**Task description**.
The line with "中古工作機械価格表示を活用した査定術" starts the range, and the last line of the listing ends it. Retype that range exactly, without pictures.

**Extracted material**.
= = = = =

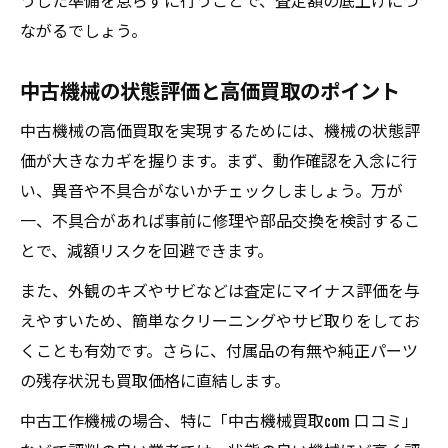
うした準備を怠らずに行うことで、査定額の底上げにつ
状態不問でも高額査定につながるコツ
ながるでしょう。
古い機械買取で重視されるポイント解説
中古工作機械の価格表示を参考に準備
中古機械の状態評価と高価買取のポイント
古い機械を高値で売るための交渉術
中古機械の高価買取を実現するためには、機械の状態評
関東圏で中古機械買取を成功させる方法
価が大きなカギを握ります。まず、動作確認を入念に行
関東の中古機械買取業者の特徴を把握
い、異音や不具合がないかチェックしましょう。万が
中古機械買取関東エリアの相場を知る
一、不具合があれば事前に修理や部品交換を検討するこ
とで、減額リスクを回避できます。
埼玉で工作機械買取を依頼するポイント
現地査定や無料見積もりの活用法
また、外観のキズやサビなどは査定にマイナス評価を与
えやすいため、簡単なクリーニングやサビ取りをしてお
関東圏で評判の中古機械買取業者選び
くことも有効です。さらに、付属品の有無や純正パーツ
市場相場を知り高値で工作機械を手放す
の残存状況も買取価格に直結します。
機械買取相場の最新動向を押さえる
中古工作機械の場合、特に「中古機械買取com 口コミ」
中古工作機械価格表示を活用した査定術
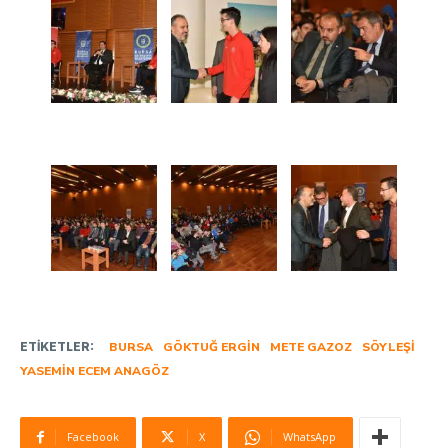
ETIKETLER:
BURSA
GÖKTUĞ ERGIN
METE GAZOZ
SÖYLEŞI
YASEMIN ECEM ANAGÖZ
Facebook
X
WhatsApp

= = = = =

**Response**.
中古工作機械価格表示を活用した査定術
ETIKETLER:
BURSA
GÖKTUĞ ERGIN
METE GAZOZ
SÖYLEŞI
YASEMIN ECEM ANAGÖZ
Facebook
X
WhatsApp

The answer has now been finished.